Bishop, a Tates Creek High School alumnus and also a psychology major at the University of Kentucky, got the bug for homebrewing when he was 19 after visiting his uncle that worked for Summit Brewing in Minnesota and who was also working on his third bath for a nanobrewery he was opening.

“On the surface, it looked really easy to make beer so when I got home, I got online and discovered you can buy a homebrew kit without being 21 because there’s no alcohol in it,” Bishop said. “You just buy all of the ingredients so they don’t check your age and at 19, I was at 125 State Street in Lexington, making beer on the stove top and fermenting in the closet and really, it was just to say, ‘I’m 19 and don’t need someone to go buy a beer for me.’ It really started more about saying that and snowballed from there.”

While he was in college, Bishop ran into his old high school classmate and now Ethereal partner, Brandon Floan, at a house party. Floan learned to brew in Asheville, North Carolina with his brother and he had some of his beer and Bishop had some of his own beer and since they already knew each other, they decided to brew together.

They did that for four years for fun and then after that, despite pressure from their family, decided that they were going to school for the wrong reasons and left to see if they could make a career out of beer.

As homebrewers, they were brewing about 10 gallons at a time, which can give you around 90 or so twelve ounce bottles. Bishop and Floan were selling their beer to friends and family just enough to pay for the batches.
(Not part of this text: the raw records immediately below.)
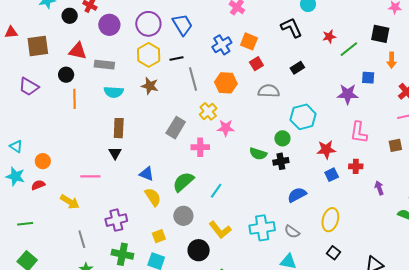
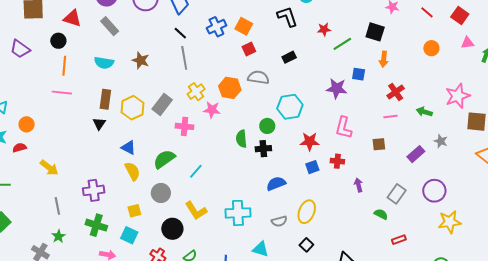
yellow hexagon: (149, 55) -> (132, 108), moved
black line: (177, 59) -> (180, 33), moved, turned 48
gray rectangle: (104, 65) -> (110, 26), moved, turned 36
orange hexagon: (226, 83) -> (230, 88), moved
green semicircle: (258, 154) -> (241, 139), turned 60
pink line: (90, 176) -> (62, 93), moved
gray semicircle: (292, 232) -> (279, 221), moved, turned -56

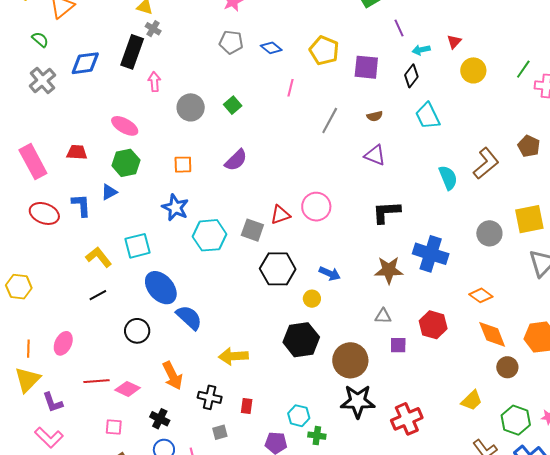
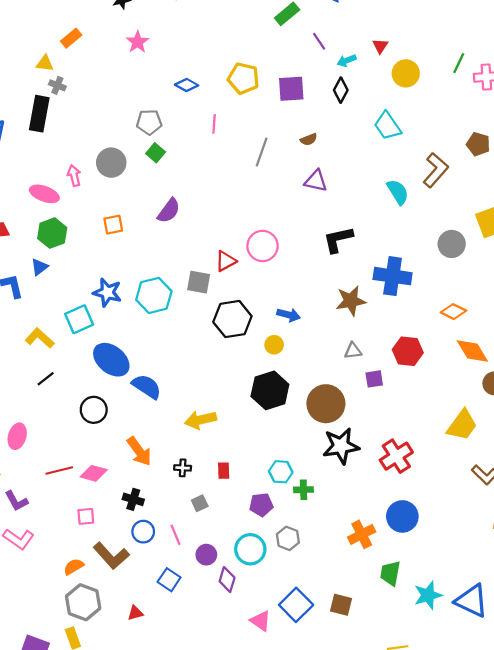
gray pentagon: (231, 42) -> (149, 122), moved
pink arrow: (154, 82) -> (74, 176), moved
cyan trapezoid: (428, 116) -> (387, 126), moved
blue star: (175, 208) -> (107, 292), moved
black cross: (210, 397) -> (183, 468), size x0.7
yellow trapezoid: (472, 401) -> (462, 425), size x1.4

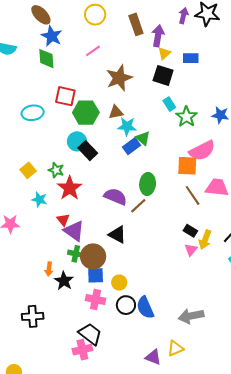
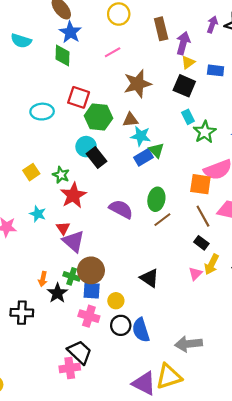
cyan star: (39, 200) -> (38, 214), moved
brown line: (138, 206) -> (162, 220), moved
black rectangle: (190, 231) -> (201, 243), moved
black triangle: (117, 235) -> (149, 278), moved
green cross: (76, 254) -> (72, 276), moved
black cross: (33, 316) -> (22, 313), moved
yellow triangle: (176, 348) -> (169, 376), size x1.5
purple triangle: (153, 357) -> (144, 383), size x1.4

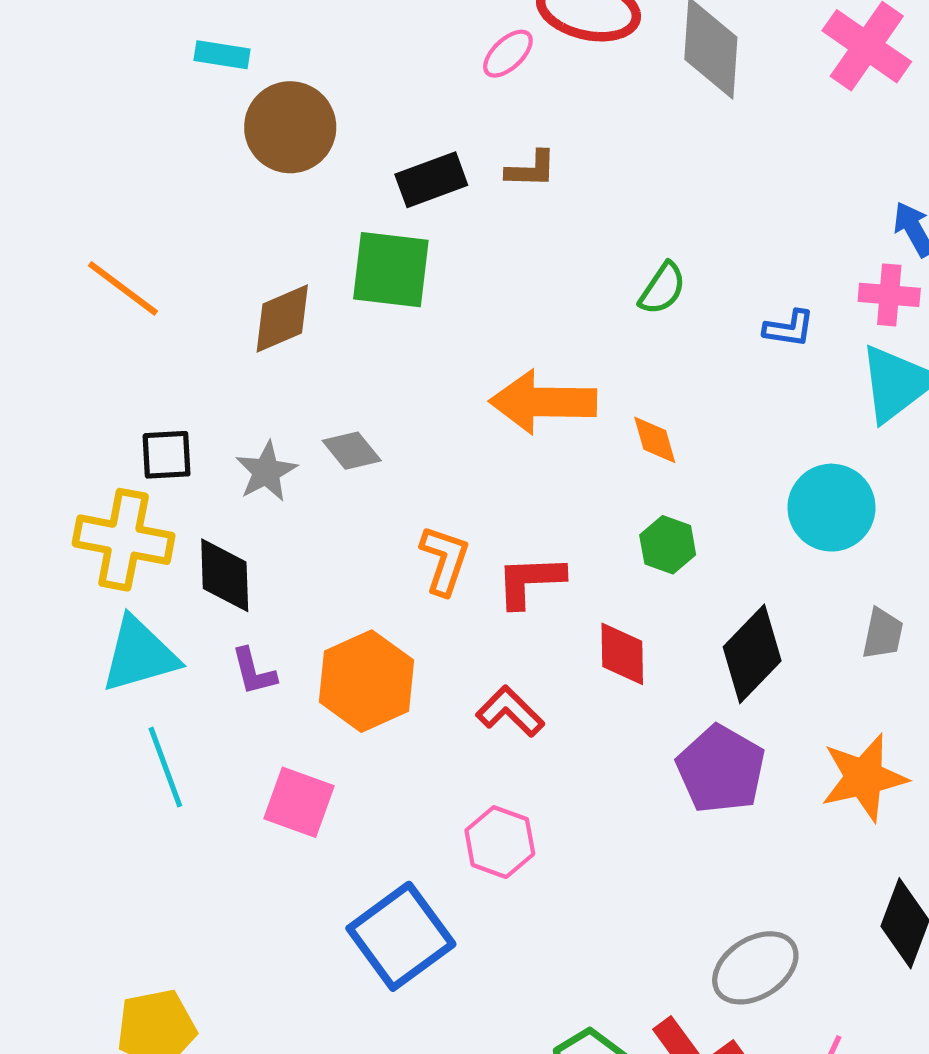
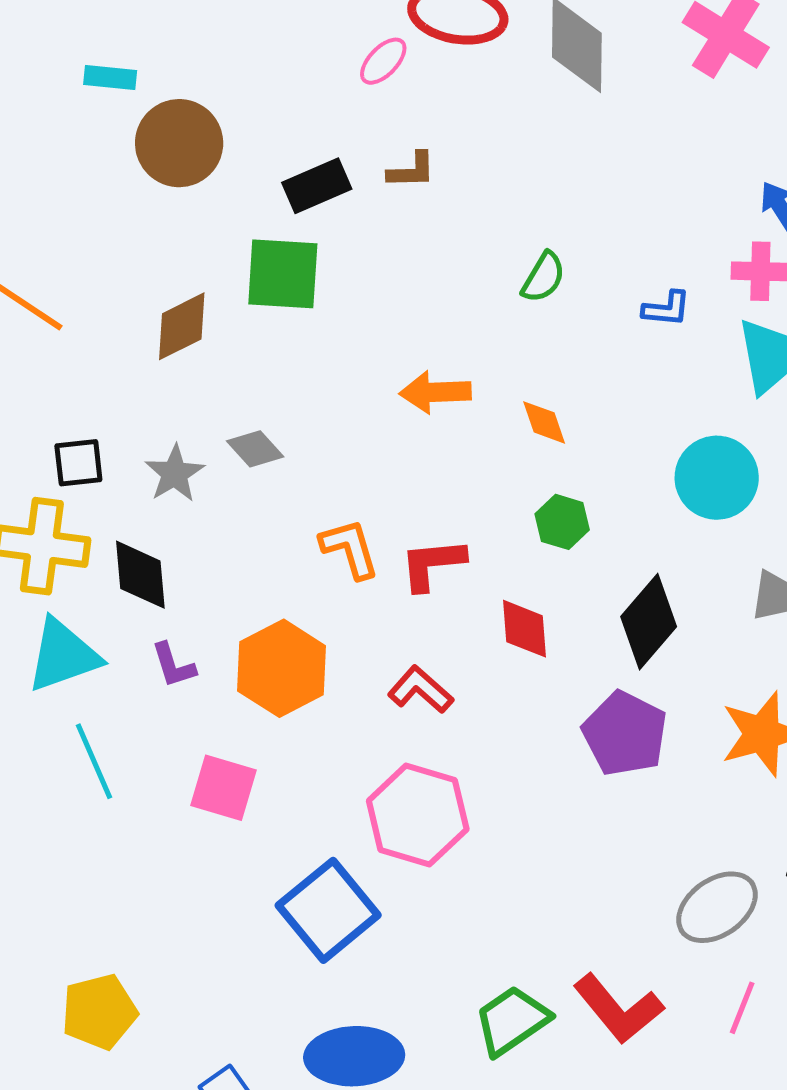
orange arrow: (543, 402) -> (435, 392), size x0.7
orange L-shape: (445, 560) -> (350, 549), turned -32
pink hexagon: (500, 842) -> (418, 815), size x1.5
gray ellipse: (755, 968) -> (717, 907), moved

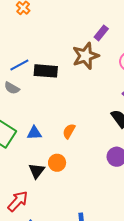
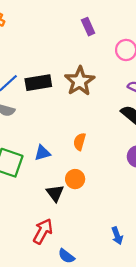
purple rectangle: (101, 33) -> (88, 27), turned -49
brown star: (86, 56) -> (80, 81), moved

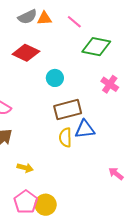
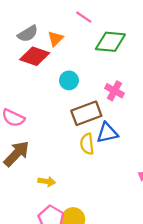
gray semicircle: (27, 17) -> (28, 34), moved
orange triangle: (44, 18) -> (55, 39), moved, turned -35
pink cross: (110, 84) -> (115, 91), moved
Two years before they opened their brewery in the Pepper Distilling building, the duo discussed a business plan and invested in equipment and worked on repetition.

“A lot of people think coming up with a good recipe is the hardest part of brewing but really, as tough as that is, the hardest part is making that beer taste exactly the same time after time,” Bishop said. “It’s the reason you name a beer and people order it by name because they want to taste that exact same thing so we spent a lot of time refining our practice so that if we named a beer and somebody ordered it, it didn’t matter if it was the first time we brewed it or the 100th time we brewed it.”

Despite the craft beer market becoming very competitive with new brewers having dollar signs in their eyes and an average of two breweries opening up every day in the United States, Bishop sees the brewery’s role as an organic result of passion for the art and a way to build a relationship with the community, which is a large reason why his brewery is participating in the Craft Bash festival next summer.

“We were brewing for four years before we even got the itch to do it professionally. We were brewing just to make beer for ourselves, friends and family and then found out we could turn this into a profession,” Bishop said. “We’re looking to stay small, stay beautiful and staying close to our community and having fun with what we’re doing.”

Taste the results of the bourbon barrel-aged beers on Saturday, June 23rd, when Kentucky Guild of Brewers host its first annual Kentucky Craft Bash located at Louisville Waterfront Park. The Kentucky Craft Bash will be the state’s largest beer festival that will exclusively feature beers produced by Kentucky brewers and made in the state. The event will showcase over 30 Kentucky breweries and feature over 70 varieties of beer.